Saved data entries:
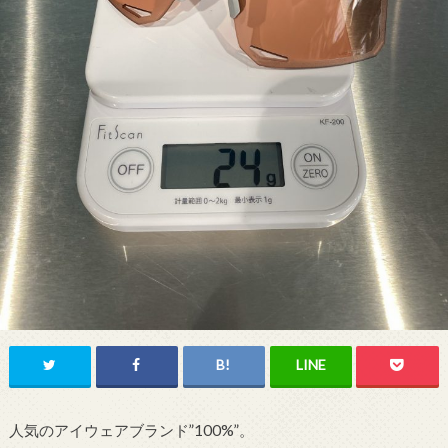
人気のアイウェアブランド”100%”。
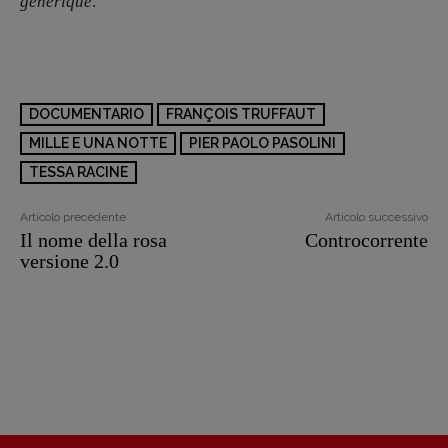
generique
.
DOCUMENTARIO
FRANÇOIS TRUFFAUT
MILLE E UNA NOTTE
PIER PAOLO PASOLINI
TESSA RACINE
Articolo precedente
Articolo successivo
Il nome della rosa
Controcorrente
versione 2.0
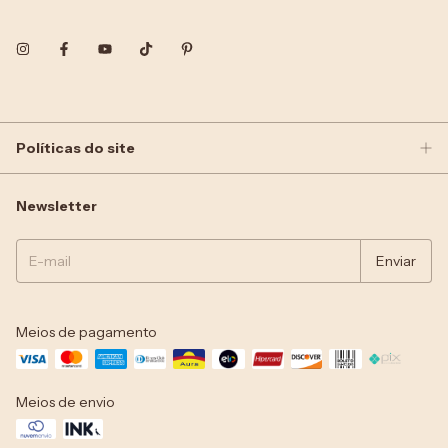
Políticas do site
Newsletter
Meios de pagamento
Meios de envio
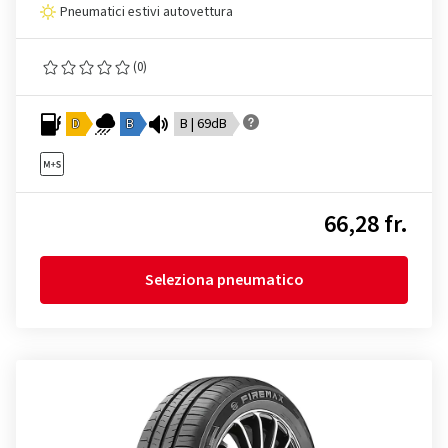
Pneumatici estivi autovettura
(0)
D
B
B | 69dB
66,28 fr.
Seleziona pneumatico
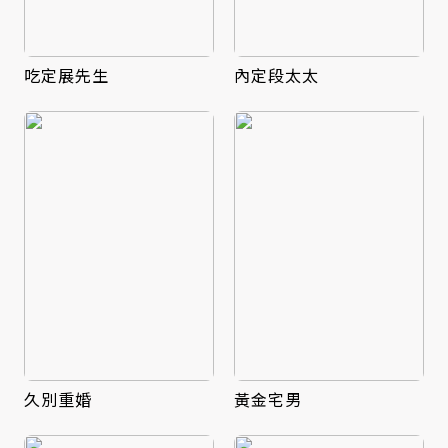
吃定展先生
內定段太太
久別重婚
黃金宅男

Problem details: Your answer should be each line of the data that contains the word "Articolo", copied as it stands.

Response to this task:
Articolo precedente
Articolo successivo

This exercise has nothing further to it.